You are viewing a plain text version of this content. The canonical link for it is here.
Posted to user@spark.apache.org by Raghavendra Pandey <ra...@gmail.com> on 2014/12/31 04:15:25 UTC

Spark app performance

I have a spark app that involves series of mapPartition operations and then
a keyBy operation. I have measured the time inside mapPartition function
block. These blocks take trivial time. Still the application takes way too
much time and even sparkUI shows that much time.
So i was wondering where does it take time and how can I reduce this.

Thanks
Raghavendra

Re: Spark app performance

Posted by Raghavendra Pandey <ra...@gmail.com>.
I have seen that link. I am using RDD of Byte Array n Kryo serialization.
Inside mapPartition when I measure time it is never more than 1 ms whereas
total time took by application is like 30 min. Codebase has lot of
dependencies. I m trying to come up with a simple version where I can
reproduce this problem.
Also GC timings reported by spark ui is always in the range of 3~4%of total
time.

On Thu, Jan 1, 2015, 14:05 Akhil Das <ak...@sigmoidanalytics.com> wrote:

> Would be great if you can share the piece of code happening inside your
> mapPartition, I'm assuming you are creating/handling a lot of Complex
> objects and hence it slows down the performance. Here's a link
> <http://spark.apache.org/docs/latest/tuning.html> to performance tuning
> if you haven't seen it already.
>
> Thanks
> Best Regards
>
> On Wed, Dec 31, 2014 at 8:45 AM, Raghavendra Pandey <
> raghavendra.pandey@gmail.com> wrote:
>
>> I have a spark app that involves series of mapPartition operations and
>> then a keyBy operation. I have measured the time inside mapPartition
>> function block. These blocks take trivial time. Still the application takes
>> way too much time and even sparkUI shows that much time.
>> So i was wondering where does it take time and how can I reduce this.
>>
>> Thanks
>> Raghavendra
>>
>
>

Re: Spark app performance

Posted by Akhil Das <ak...@sigmoidanalytics.com>.
Would be great if you can share the piece of code happening inside your
mapPartition, I'm assuming you are creating/handling a lot of Complex
objects and hence it slows down the performance.
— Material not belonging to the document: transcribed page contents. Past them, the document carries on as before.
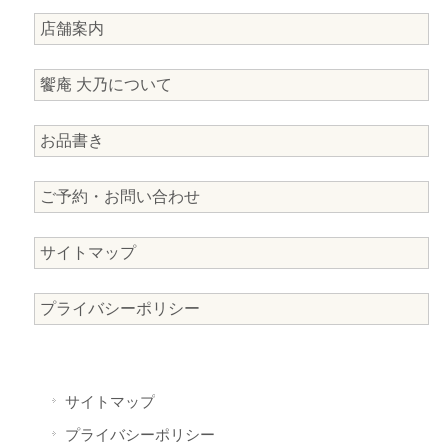
店舗案内
饗庵 大乃について
お品書き
ご予約・お問い合わせ
サイトマップ
プライバシーポリシー
サイトマップ
プライバシーポリシー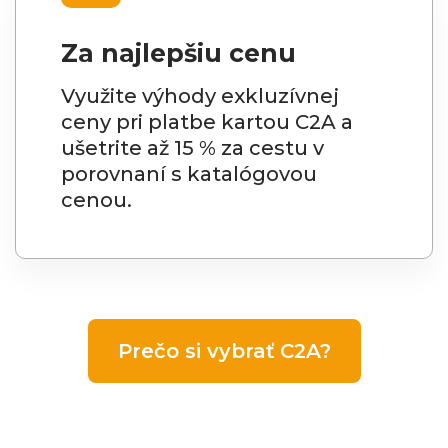
Za najlepšiu cenu
Využite výhody exkluzívnej
ceny pri platbe kartou C2A a
ušetrite až 15 % za cestu v
porovnaní s katalógovou
cenou.
Prečo si vybrať C2A?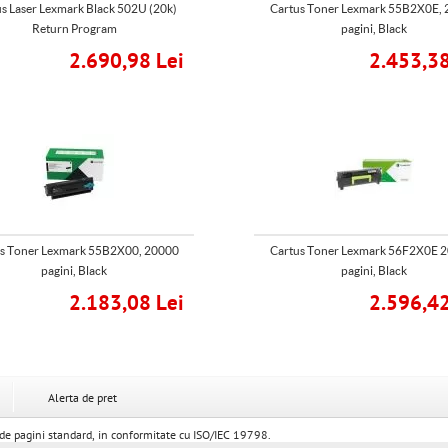
s Laser Lexmark Black 502U (20k)
Cartus Toner Lexmark 55B2X0E,
Return Program
pagini, Black
2.690,98 Lei
2.453,38
s Toner Lexmark 55B2X00, 20000
Cartus Toner Lexmark 56F2X0E 
pagini, Black
pagini, Black
2.183,08 Lei
2.596,42
Alerta de pret
e pagini standard, in conformitate cu ISO/IEC 19798.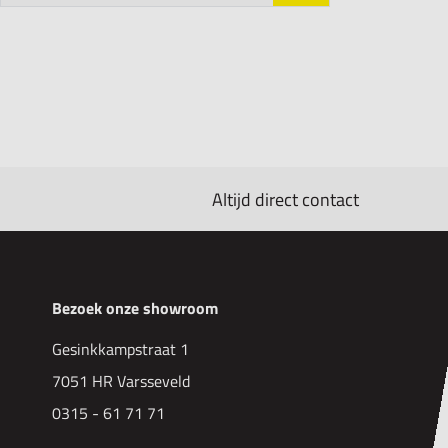
Altijd direct contact
Bezoek onze showroom
Gesinkkampstraat 1
7051 HR Varsseveld
0315 - 61 71 71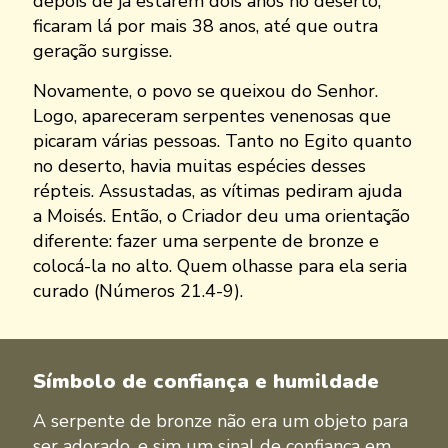
depois de já estarem dois anos no deserto,
ficaram lá por mais 38 anos, até que outra
geração surgisse.
Novamente, o povo se queixou do Senhor.
Logo, apareceram serpentes venenosas que
picaram várias pessoas. Tanto no Egito quanto
no deserto, havia muitas espécies desses
répteis. Assustadas, as vítimas pediram ajuda
a Moisés. Então, o Criador deu uma orientação
diferente: fazer uma serpente de bronze e
colocá-la no alto. Quem olhasse para ela seria
curado (Números 21.4-9).
Símbolo de confiança e humildade
A serpente de bronze não era um objeto para
ser adorado, e sim um sinal de confiança em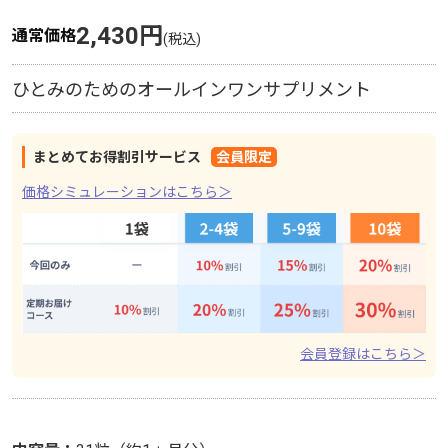
2,430円
通常価格
ひとみのためのオールインワンサプリメント
まとめてお得割引サービス
会員限定
価格シミュレーションはこちら＞
会員登録はこちら＞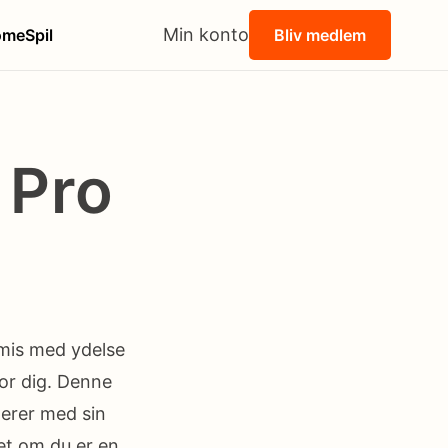
Min konto
ome
Spil
Bliv medlem
 Pro
omis med ydelse
for dig. Denne
erer med sin
et om du er en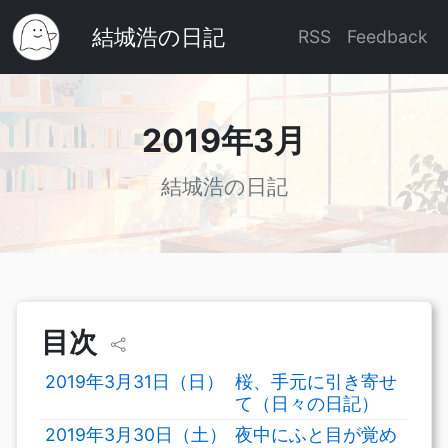
結城浩の日記
RSS
Feedback
2019年3月
結城浩の日記
目次
2019年3月31日（日）
桜、手元に引き寄せ
て（日々の日記）
2019年3月30日（土）
夜中にふと目が覚め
Here's a link
<http://spark.apache.org/docs/latest/tuning.html> to performance tuning if
you haven't seen it already.

Thanks
Best Regards

On Wed, Dec 31, 2014 at 8:45 AM, Raghavendra Pandey <
raghavendra.pandey@gmail.com> wrote:

> I have a spark app that involves series of mapPartition operations and
> then a keyBy operation. I have measured the time inside mapPartition
> function block. These blocks take trivial time. Still the application takes
> way too much time and even sparkUI shows that much time.
> So i was wondering where does it take time and how can I reduce this.
>
> Thanks
> Raghavendra
>